The Rape of Lucretia, Glyndebourne | reviews, news & interviews
The Rape of Lucretia, Glyndebourne
The Rape of Lucretia, Glyndebourne
Britten chamber opera survives high-sounding libretto thanks to its music
Britten’s first chamber opera is very much a Glyndebourne piece; its world premiere in the old festival theatre in July 1946 was also the festival’s inaugural post-war production. It brought into being the English Opera Group, and led soon afterwards to the foundation of the Aldeburgh Festival. So it’s good, in principle at least, to have it back on the main stage here, after an initial airing on tour in 2013.
The problems begin with Ronald Duncan’s libretto, surely one of the wordiest and most pretentious ever offered by a serious writer to a great composer. Duncan for some reason saw the remote and minor tragedy of Lucretia’s rape by the Etruscan prince Tarquinius as a parable of invincible ignorance – sin committed in ignorance of Jesus Christ; and he installed a Chorus, one female, one male, to preface and interrupt the story in order to sermonise, Eliot-like, on this not obviously helpful topic.
One never feels Britten was hugely interested in women
The device has the effect of turning the central action into a series of tableaux vivants. But worse than that, it patronises the characters disastrously, observing them like the cardboard figures in a peepshow. Alive to this danger, Shaw involves the pair more actively in the drama, even at one point implying some sexual engagement between them parallel to the eponymous rape. But even she can’t disguise the other gaucherie of Duncan’s text, his penchant for florid and impenetrable verbal conceits, put into the mouths of every character, aristocrat or servant, without the slightest regard for social or intellectual distinctions. When Lucretia’s maid urges us to “look how the energetic sun/Drags the sluggard dawn from bed”, or a rough Etruscan general enquires obscurely “what makes the Nubian disturb his heavy mountain?” one wonders whether Duncan had ever thought about the way people speak or the sorts of thing they say.

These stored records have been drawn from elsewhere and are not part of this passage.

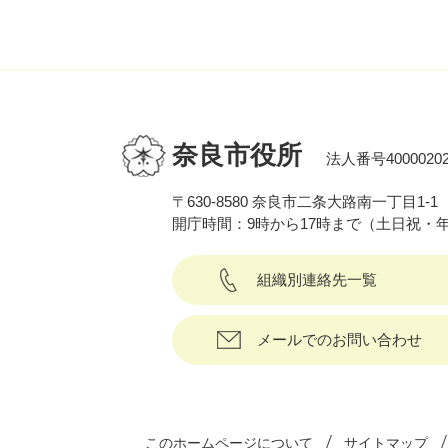
奈良市役所
法人番号40000202
〒630-8580 奈良市二条大路南一丁目1-1
開庁時間：9時から17時まで（土日祝・
組織別連絡先一覧
メールでのお問い合わせ
このホームページについて
サイトマップ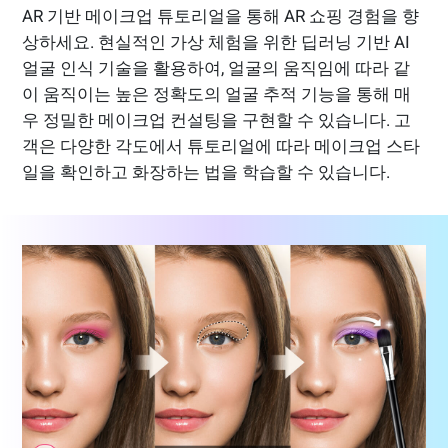
AR 기반 메이크업 튜토리얼을 통해 AR 쇼핑 경험을 향
상하세요. 현실적인 가상 체험을 위한 딥러닝 기반 AI
얼굴 인식 기술을 활용하여, 얼굴의 움직임에 따라 같
이 움직이는 높은 정확도의 얼굴 추적 기능을 통해 매
우 정밀한 메이크업 컨설팅을 구현할 수 있습니다. 고
객은 다양한 각도에서 튜토리얼에 따라 메이크업 스타
일을 확인하고 화장하는 법을 학습할 수 있습니다.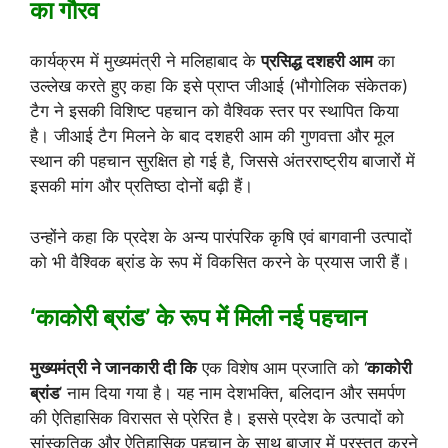
का गौरव
कार्यक्रम में मुख्यमंत्री ने मलिहाबाद के
प्रसिद्ध दशहरी आम
का
उल्लेख करते हुए कहा कि इसे प्राप्त जीआई (भौगोलिक संकेतक)
टैग ने इसकी विशिष्ट पहचान को वैश्विक स्तर पर स्थापित किया
है। जीआई टैग मिलने के बाद दशहरी आम की गुणवत्ता और मूल
स्थान की पहचान सुरक्षित हो गई है, जिससे अंतरराष्ट्रीय बाजारों में
इसकी मांग और प्रतिष्ठा दोनों बढ़ी हैं।
उन्होंने कहा कि प्रदेश के अन्य पारंपरिक कृषि एवं बागवानी उत्पादों
को भी वैश्विक ब्रांड के रूप में विकसित करने के प्रयास जारी हैं।
‘काकोरी ब्रांड’ के रूप में मिली नई पहचान
मुख्यमंत्री ने जानकारी दी कि
एक विशेष आम प्रजाति को ‘
काकोरी
ब्रांड
’ नाम दिया गया है। यह नाम देशभक्ति, बलिदान और समर्पण
की ऐतिहासिक विरासत से प्रेरित है। इससे प्रदेश के उत्पादों को
सांस्कृतिक और ऐतिहासिक पहचान के साथ बाजार में प्रस्तुत करने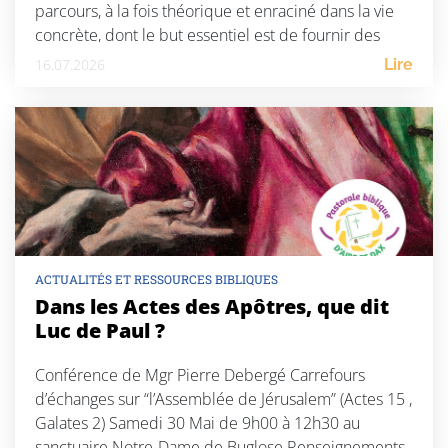
parcours, à la fois théorique et enraciné dans la vie
concrète, dont le but essentiel est de fournir des
repères éthiques et anthropologiques à toute
16.07.2026
Lire
personne désireuse d’accomplir […]
ACTUALITÉS ET RESSOURCES BIBLIQUES
Dans les Actes des Apôtres, que dit
Luc de Paul ?
Conférence de Mgr Pierre Debergé Carrefours
d’échanges sur “l’Assemblée de Jérusalem” (Actes 15 ,
Galates 2) Samedi 30 Mai de 9h00 à 12h30 au
sanctuaire Notre-Dame de Buglose Renseignements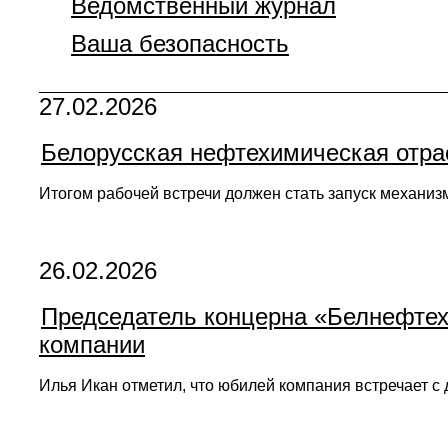
Ведомственный журнал
Ваша безопасность
27.02.2026
Белорусская нефтехимическая отрас
Итогом рабочей встречи должен стать запуск механи
26.02.2026
Председатель концерна «Белнефтех
компании
Илья Икан отметил, что юбилей компания встречает с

Shaw’s production mostly survives these obstacles, taking a broadly naturalistic line between the static homilies. I like very much the chiaroscuro of Michael Levine’s simple raked set and Paul Anderson’s lighting, often suggestive of a Rembrandt or a Caravaggio. But the chief survivor is the music, not always Britten at his best perhaps, sometimes echoing Grimes in its formulae (not to mention its subject matter), but always exquisitely wrought, and with some intriguing new associations, especially Purcell and, after the rape itself, Bach. Leo Hussain conducts a chamber section of the LPO with real attention to Britten’s sharply imagined instrumental detail, and above all to the beautiful combinations he finds between individual instruments and individual voices. Whatever might happen onstage, this is a score – and a performance – that holds the ear.
The same goes for the cast, the strongest imaginable. At its focus, Christine Rice is a finely poised, eloquent Lucretia, warm in colouring, intense in expression. But Kate Royal, as the Female Chorus, is hardly less impressive, and both she and her male counterpart, Allan Clayton (pictured with Royal), succeed in humanising roles that can be unbearably preachy and condescending. The three generals, Duncan Rock (Tarquinius), Matthew Rose (Collatinus) and Michael Sumuel (Junius) bounce around vigorously in their opening exchanges, becoming gradually more differentiated as the action unfolds.
But the scenario, with all its moralising, leaves too little time for characterisation, just as the poetics blot out any serious portraiture in the female roles. Catherine Wyn-Rogers as the old nurse, Bianca, and Louise Alder as Lucia the maid are both excellent. But, amid all the stitching and linen-folding and flower-arranging (like the “embroidery in childhood” in Grimes), one never feels Britten was hugely interested in women, other than as targets for male villainy.